**EXTRACTED MATERIAL**
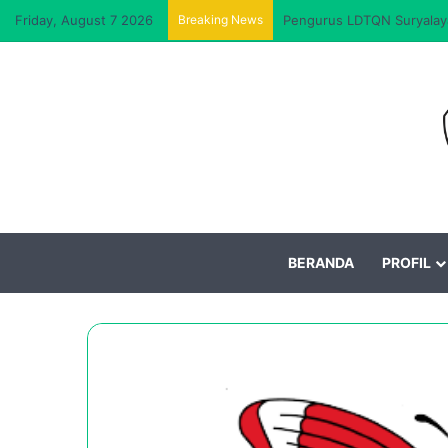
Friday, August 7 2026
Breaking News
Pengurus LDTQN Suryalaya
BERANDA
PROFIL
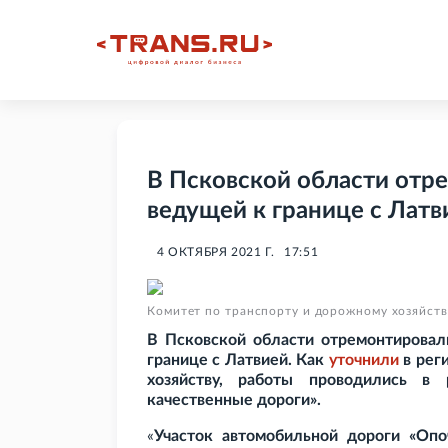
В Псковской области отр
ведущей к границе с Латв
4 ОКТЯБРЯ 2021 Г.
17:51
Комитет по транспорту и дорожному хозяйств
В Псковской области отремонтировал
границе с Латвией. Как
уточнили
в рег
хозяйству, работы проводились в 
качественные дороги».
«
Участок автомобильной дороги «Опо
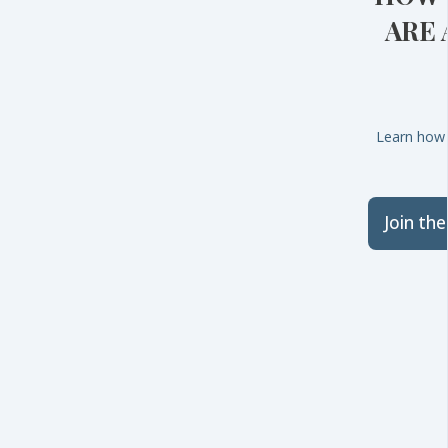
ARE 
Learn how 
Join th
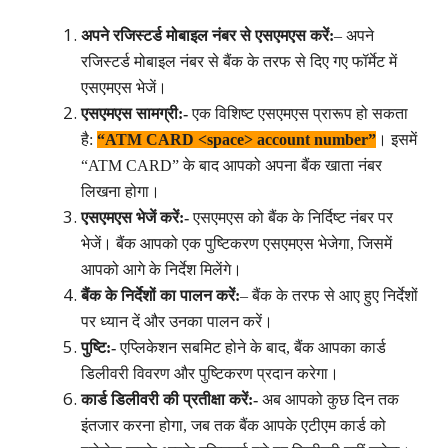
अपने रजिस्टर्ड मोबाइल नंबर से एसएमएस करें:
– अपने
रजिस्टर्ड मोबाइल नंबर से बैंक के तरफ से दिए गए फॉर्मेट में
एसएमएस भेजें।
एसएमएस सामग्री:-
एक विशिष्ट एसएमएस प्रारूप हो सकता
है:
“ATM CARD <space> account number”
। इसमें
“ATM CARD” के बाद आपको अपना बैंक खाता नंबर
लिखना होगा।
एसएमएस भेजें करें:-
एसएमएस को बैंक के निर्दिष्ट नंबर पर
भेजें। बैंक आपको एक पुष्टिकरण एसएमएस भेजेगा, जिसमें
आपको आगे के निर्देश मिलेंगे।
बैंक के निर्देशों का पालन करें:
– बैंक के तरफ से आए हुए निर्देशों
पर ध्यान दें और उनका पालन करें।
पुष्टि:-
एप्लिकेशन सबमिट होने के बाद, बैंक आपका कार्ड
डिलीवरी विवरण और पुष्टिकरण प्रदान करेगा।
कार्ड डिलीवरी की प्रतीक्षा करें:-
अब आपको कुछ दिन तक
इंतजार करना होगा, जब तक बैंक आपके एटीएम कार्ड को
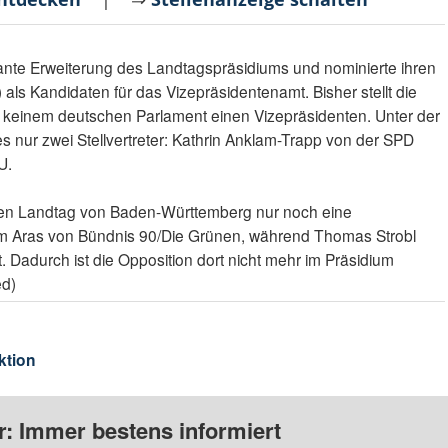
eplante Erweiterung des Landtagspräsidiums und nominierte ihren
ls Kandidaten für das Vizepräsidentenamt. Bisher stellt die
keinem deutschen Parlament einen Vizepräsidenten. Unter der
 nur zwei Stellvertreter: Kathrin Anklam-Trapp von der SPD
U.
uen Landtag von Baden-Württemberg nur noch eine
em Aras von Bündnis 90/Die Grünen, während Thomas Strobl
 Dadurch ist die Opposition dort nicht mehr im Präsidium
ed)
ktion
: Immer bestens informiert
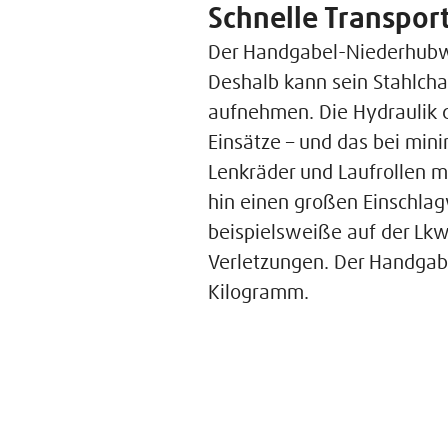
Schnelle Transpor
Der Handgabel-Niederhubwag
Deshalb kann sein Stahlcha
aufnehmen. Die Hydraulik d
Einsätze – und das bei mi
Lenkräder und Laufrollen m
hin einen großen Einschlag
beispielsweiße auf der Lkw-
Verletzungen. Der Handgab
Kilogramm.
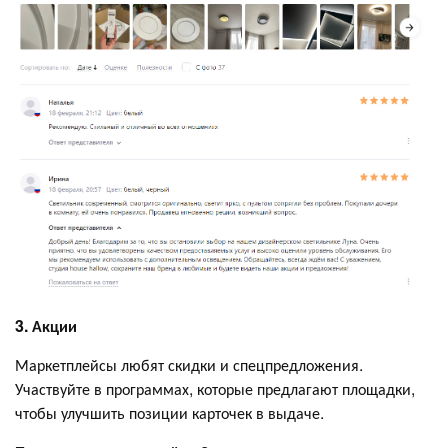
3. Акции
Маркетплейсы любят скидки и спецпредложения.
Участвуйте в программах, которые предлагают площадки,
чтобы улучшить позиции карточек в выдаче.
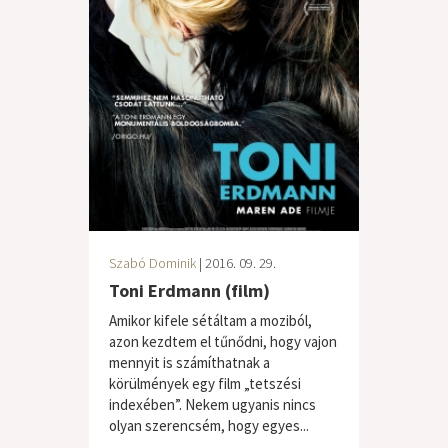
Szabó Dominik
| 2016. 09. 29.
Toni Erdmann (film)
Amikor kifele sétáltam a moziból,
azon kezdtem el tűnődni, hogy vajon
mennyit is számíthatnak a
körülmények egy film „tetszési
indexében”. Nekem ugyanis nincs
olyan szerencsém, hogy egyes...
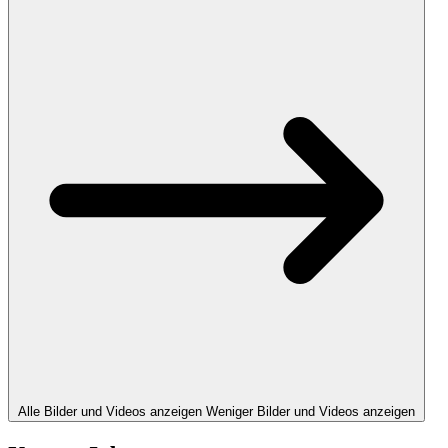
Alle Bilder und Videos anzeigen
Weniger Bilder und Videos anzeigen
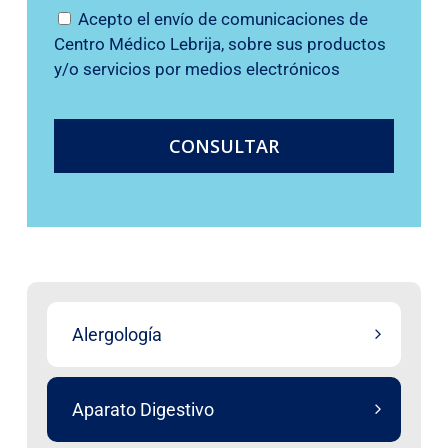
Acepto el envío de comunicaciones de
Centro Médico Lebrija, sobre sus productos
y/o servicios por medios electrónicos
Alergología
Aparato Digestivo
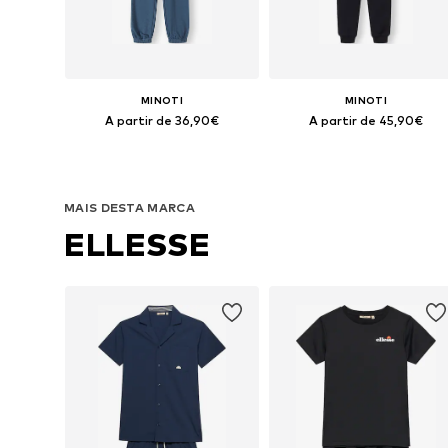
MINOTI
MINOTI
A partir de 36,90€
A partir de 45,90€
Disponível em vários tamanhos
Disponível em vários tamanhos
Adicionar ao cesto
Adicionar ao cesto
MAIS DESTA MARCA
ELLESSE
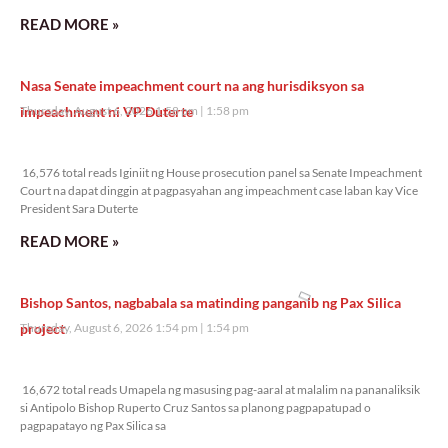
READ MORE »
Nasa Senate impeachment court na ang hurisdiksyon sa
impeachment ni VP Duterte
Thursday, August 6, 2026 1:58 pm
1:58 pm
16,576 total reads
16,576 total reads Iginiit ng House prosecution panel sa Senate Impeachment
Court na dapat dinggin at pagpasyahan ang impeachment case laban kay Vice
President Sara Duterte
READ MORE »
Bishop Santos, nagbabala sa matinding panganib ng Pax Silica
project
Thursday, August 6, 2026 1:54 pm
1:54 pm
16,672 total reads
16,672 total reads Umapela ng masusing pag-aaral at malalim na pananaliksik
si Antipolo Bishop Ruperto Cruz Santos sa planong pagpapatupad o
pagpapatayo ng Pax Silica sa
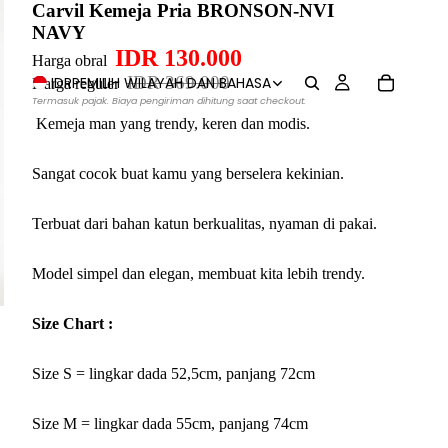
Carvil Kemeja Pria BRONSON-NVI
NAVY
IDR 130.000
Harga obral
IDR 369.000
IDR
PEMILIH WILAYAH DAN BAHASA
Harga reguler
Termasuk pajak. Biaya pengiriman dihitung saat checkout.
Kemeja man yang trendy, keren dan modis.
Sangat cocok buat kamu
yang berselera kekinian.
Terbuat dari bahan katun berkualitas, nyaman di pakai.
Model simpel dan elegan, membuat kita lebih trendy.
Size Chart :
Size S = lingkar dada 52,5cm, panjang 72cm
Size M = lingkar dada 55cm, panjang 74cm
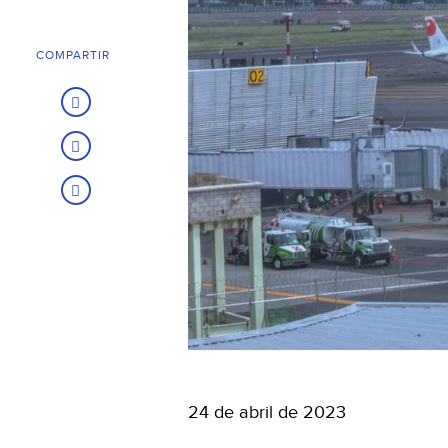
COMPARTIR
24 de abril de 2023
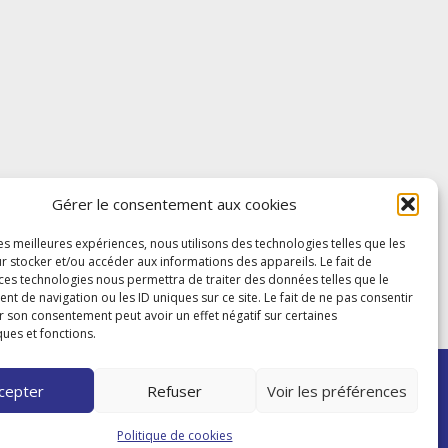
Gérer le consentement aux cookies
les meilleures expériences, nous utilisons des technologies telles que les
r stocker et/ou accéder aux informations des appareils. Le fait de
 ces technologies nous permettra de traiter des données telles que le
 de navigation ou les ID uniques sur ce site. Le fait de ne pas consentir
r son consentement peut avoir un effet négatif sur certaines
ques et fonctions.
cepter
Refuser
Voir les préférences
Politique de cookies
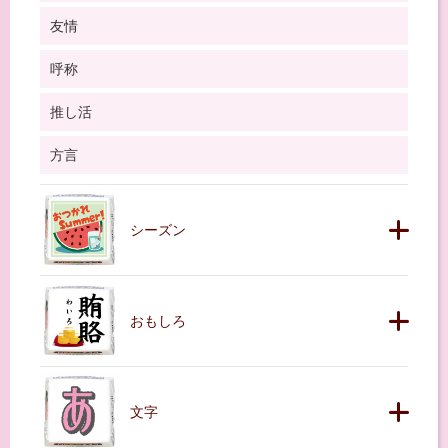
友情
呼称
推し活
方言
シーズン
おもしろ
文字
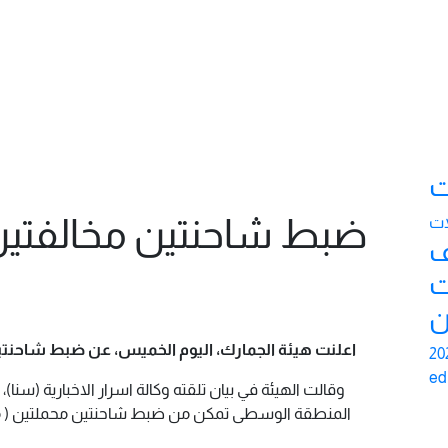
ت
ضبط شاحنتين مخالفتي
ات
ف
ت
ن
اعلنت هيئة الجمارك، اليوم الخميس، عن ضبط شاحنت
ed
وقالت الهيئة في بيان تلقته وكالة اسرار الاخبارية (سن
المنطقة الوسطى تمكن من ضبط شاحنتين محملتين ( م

**ASSIGNMENT**
Without any of its pictures, the listing is to be repeated exactly as it stands.

**EXERCISE OUTPUT**
Friday, August 7 2026
Breaking News
Pengurus LDTQN Suryalaya
BERANDA
PROFIL
В Псковской области отр
ведущей к границе с Латв
4 ОКТЯБРЯ 2021 Г.
17:51
Комитет по транспорту и дорожному хозяйств
В Псковской области отремонтировал
границе с Латвией. Как
уточнили
в рег
хозяйству, работы проводились в 
качественные дороги».
«
Участок автомобильной дороги «Опо
ARE 
Learn how 
Join th
अपने रजिस्टर्ड मोबाइल नंबर से एसएमएस करें:
– अपने
रजिस्टर्ड मोबाइल नंबर से बैंक के तरफ से दिए गए फॉर्मेट में
एसएमएस भेजें।
एसएमएस सामग्री:-
एक विशिष्ट एसएमएस प्रारूप हो सकता
है:
“ATM CARD <space> account number”
। इसमें
“ATM CARD” के बाद आपको अपना बैंक खाता नंबर
लिखना होगा।
एसएमएस भेजें करें:-
एसएमएस को बैंक के निर्दिष्ट नंबर पर
भेजें। बैंक आपको एक पुष्टिकरण एसएमएस भेजेगा, जिसमें
आपको आगे के निर्देश मिलेंगे।
बैंक के निर्देशों का पालन करें:
– बैंक के तरफ से आए हुए निर्देशों
पर ध्यान दें और उनका पालन करें।
पुष्टि:-
एप्लिकेशन सबमिट होने के बाद, बैंक आपका कार्ड
डिलीवरी विवरण और पुष्टिकरण प्रदान करेगा।
कार्ड डिलीवरी की प्रतीक्षा करें:-
अब आपको कुछ दिन तक
इंतजार करना होगा, जब तक बैंक आपके एटीएम कार्ड को
eplante Erweiterung des Landtagspräsidiums und nominierte ihren
ls Kandidaten für das Vizepräsidentenamt. Bisher stellt die
keinem deutschen Parlament einen Vizepräsidenten. Unter der
 nur zwei Stellvertreter: Kathrin Anklam-Trapp von der SPD
U.
uen Landtag von Baden-Württemberg nur noch eine
em Aras von Bündnis 90/Die Grünen, während Thomas Strobl
 Dadurch ist die Opposition dort nicht mehr im Präsidium
ed)
ktion
: Immer bestens informiert
Schnelle Transpor
Der Handgabel-Niederhubwag
Deshalb kann sein Stahlcha
aufnehmen. Die Hydraulik d
Einsätze – und das bei mi
Lenkräder und Laufrollen m
hin einen großen Einschlag
beispielsweiße auf der Lkw-
Verletzungen. Der Handgab
Kilogramm.
3. Акции
Маркетплейсы любят скидки и спецпредложения.
Участвуйте в программах, которые предлагают площадки,
чтобы улучшить позиции карточек в выдаче.
Szabó Dominik
| 2016. 09. 29.
Toni Erdmann (film)
Amikor kifele sétáltam a moziból,
azon kezdtem el tűnődni, hogy vajon
mennyit is számíthatnak a
körülmények egy film „tetszési
indexében”. Nekem ugyanis nincs
olyan szerencsém, hogy egyes...
Alle Bilder und Videos anzeigen
Weniger Bilder und Videos anzeigen
Acepto el envío de comunicaciones de
Centro Médico Lebrija, sobre sus productos
y/o servicios por medios electrónicos
Alergología
Aparato Digestivo
MINOTI
MINOTI
A partir de 36,90€
A partir de 45,90€
Disponível em vários tamanhos
Disponível em vários tamanhos
Adicionar ao cesto
Adicionar ao cesto
MAIS DESTA MARCA
ELLESSE
READ MORE »
Nasa Senate impeachment court na ang hurisdiksyon sa
impeachment ni VP Duterte
Thursday, August 6, 2026 1:58 pm
1:58 pm
16,576 total reads
16,576 total reads Iginiit ng House prosecution panel sa Senate Impeachment
Court na dapat dinggin at pagpasyahan ang impeachment case laban kay Vice
President Sara Duterte
READ MORE »
Bishop Santos, nagbabala sa matinding panganib ng Pax Silica
project
Thursday, August 6, 2026 1:54 pm
1:54 pm
16,672 total reads
16,672 total reads Umapela ng masusing pag-aaral at malalim na pananaliksik
si Antipolo Bishop Ruperto Cruz Santos sa planong pagpapatupad o
pagpapatayo ng Pax Silica sa
Carvil Kemeja Pria BRONSON-NVI
NAVY
IDR 130.000
Harga obral
IDR 369.000
IDR
PEMILIH WILAYAH DAN BAHASA
Harga reguler
Termasuk pajak. Biaya pengiriman dihitung saat checkout.
Kemeja man yang trendy, keren dan modis.
Sangat cocok buat kamu
yang berselera kekinian.
Terbuat dari bahan katun berkualitas, nyaman di pakai.
Model simpel dan elegan, membuat kita lebih trendy.
Size Chart :
Size S = lingkar dada 52,5cm, panjang 72cm
Size M = lingkar dada 55cm, panjang 74cm
COMPARTIR
24 de abril de 2023
Gérer le consentement aux cookies
les meilleures expériences, nous utilisons des technologies telles que les
r stocker et/ou accéder aux informations des appareils. Le fait de
 ces technologies nous permettra de traiter des données telles que le
 de navigation ou les ID uniques sur ce site. Le fait de ne pas consentir
r son consentement peut avoir un effet négatif sur certaines
ques et fonctions.
cepter
Refuser
Voir les préférences
Politique de cookies
友情
呼称
推し活
方言
シーズン
おもしろ
文字
ت
ضبط شاحنتين مخالفتي
ات
ف
ت
ن
اعلنت هيئة الجمارك، اليوم الخميس، عن ضبط شاحنت
ed
وقالت الهيئة في بيان تلقته وكالة اسرار الاخبارية (سن
المنطقة الوسطى تمكن من ضبط شاحنتين محملتين ( م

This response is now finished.